Captain Britain #1-2
Issue(s): Captain Britain #1, Captain Britain #2
Brian Braddock is an assistant in a secret nuclear complex called Darkmoor Research Centre on an old English fairy mound. The lab is attacked by a guy in a Kirby-tech mech named Joshua Stragg, aka the Reaver, and his band of mercenaries.
You might not realize, since it's a secret base and Brian is seen smoking a pipe, that Brian is really just a college student on a summer internship. He looks like a professor to me.
Brian flees and falls off a cliff as he's escaping. He's rescued by the wizard Merlin and a woman identified as the "lady of the skies", who will later be named Roma.
Brian is told to choose between an amulet and a sword, and Brian chooses the amulet, which he says is a "symbol of life" over the "symbol of bloodshed".

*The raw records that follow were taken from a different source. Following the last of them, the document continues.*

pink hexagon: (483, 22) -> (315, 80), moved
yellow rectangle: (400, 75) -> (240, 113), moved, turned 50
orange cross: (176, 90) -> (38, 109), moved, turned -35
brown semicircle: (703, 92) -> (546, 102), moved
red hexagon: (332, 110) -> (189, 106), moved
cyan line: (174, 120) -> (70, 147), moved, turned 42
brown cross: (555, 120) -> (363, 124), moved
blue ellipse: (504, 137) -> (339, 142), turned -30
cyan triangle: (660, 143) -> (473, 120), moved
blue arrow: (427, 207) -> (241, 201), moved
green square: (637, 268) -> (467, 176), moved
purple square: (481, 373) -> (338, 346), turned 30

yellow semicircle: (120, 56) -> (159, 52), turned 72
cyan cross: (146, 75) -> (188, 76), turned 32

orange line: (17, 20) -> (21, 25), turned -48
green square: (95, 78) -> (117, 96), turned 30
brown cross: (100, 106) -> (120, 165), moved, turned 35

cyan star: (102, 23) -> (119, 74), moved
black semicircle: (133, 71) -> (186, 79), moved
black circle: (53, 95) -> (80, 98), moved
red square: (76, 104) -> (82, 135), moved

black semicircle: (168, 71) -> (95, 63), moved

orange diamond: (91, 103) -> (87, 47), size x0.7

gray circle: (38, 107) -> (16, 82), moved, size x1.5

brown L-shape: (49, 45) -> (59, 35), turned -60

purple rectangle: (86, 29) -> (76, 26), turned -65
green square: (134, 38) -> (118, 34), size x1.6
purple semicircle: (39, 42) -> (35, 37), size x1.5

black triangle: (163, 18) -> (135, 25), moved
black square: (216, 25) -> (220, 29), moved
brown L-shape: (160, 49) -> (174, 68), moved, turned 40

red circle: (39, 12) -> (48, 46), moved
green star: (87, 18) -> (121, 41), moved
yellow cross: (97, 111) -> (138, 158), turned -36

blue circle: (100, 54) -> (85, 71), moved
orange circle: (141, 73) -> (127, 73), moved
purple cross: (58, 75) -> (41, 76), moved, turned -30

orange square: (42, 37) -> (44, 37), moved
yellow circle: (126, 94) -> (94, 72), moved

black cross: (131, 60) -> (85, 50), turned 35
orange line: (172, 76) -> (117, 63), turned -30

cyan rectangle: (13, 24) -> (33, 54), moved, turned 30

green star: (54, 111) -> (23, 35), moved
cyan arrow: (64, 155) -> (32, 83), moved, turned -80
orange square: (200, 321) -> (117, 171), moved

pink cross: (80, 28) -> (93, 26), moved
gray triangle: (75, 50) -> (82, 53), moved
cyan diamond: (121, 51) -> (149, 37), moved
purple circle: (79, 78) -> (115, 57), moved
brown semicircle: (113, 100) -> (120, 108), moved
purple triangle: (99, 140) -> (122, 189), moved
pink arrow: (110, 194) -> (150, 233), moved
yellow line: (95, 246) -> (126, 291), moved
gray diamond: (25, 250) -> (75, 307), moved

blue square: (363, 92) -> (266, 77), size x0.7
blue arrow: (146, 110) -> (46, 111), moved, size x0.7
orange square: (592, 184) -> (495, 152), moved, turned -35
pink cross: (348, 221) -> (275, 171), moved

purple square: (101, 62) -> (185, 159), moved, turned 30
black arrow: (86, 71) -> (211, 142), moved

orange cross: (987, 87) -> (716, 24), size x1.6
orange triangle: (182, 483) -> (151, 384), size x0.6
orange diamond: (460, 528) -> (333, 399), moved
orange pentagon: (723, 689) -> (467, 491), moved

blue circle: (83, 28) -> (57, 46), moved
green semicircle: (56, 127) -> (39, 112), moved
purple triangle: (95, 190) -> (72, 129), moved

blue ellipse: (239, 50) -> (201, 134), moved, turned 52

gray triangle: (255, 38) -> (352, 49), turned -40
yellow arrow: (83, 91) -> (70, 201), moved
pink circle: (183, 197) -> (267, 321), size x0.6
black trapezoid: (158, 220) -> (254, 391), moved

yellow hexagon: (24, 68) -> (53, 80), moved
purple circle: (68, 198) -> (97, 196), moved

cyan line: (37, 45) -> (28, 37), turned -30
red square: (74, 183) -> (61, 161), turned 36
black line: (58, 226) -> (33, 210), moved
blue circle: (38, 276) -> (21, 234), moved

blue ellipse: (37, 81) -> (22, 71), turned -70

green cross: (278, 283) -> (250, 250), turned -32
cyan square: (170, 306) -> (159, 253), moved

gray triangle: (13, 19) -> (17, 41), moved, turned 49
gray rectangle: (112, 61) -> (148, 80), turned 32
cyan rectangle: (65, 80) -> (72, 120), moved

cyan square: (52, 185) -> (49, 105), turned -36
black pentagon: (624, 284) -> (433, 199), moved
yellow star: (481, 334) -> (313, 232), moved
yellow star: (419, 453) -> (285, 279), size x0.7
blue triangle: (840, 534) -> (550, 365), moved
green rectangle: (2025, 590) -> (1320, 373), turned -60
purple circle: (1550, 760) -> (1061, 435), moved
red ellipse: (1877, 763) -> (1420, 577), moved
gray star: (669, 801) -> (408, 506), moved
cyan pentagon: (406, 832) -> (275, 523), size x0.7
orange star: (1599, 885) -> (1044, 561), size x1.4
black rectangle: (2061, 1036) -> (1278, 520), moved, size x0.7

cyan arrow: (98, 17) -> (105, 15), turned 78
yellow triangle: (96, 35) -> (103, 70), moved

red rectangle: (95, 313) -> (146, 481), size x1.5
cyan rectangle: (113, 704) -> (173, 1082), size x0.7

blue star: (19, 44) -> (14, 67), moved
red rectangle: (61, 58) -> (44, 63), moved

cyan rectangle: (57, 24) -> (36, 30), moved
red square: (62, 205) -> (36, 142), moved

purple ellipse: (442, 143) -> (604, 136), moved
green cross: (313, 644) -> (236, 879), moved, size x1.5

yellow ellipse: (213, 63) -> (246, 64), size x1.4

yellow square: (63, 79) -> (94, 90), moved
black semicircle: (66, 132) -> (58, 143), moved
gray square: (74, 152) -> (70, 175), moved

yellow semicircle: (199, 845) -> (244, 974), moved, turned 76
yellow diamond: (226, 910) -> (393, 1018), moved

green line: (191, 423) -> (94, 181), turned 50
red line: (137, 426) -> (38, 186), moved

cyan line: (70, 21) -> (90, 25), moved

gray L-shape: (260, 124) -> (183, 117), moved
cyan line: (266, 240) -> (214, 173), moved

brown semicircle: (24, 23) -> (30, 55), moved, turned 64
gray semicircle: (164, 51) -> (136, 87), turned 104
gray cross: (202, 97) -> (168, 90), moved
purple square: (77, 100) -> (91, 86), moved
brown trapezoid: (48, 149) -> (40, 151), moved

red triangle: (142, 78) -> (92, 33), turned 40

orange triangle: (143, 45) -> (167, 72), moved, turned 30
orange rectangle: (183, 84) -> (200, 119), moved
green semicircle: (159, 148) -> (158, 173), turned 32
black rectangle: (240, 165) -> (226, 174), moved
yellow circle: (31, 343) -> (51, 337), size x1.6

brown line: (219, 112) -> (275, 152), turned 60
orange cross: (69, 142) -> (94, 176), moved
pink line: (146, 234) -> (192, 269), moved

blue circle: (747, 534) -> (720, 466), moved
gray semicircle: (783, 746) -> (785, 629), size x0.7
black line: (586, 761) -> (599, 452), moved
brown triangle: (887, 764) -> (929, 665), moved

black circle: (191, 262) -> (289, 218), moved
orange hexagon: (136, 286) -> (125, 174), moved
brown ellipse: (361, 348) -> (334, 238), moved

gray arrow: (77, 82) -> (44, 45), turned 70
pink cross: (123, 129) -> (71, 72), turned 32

Merlin seems to think this was the correct choice, and Brian gets super-powers. The powers are transferred via a meteor said to come from the Siege Perilous.
Stragg had been following him, and he picks up the sword, which transforms him into Captain Britain's opposite (called the Dark Reaver in the Marvel Tales reprint but not in the original).
Since originally writing this review, i've subsequently purchased two deluxe hardcover trades that cover all of Captain Britain's early appearances. One nice thing about the original issues is that, since it starts mid-story, we get to be amazed along with Captain Britain about his new powers.
Those scenes occur before the origin in the original. Note him naming himself and realizing that the name was given to him along with his costume.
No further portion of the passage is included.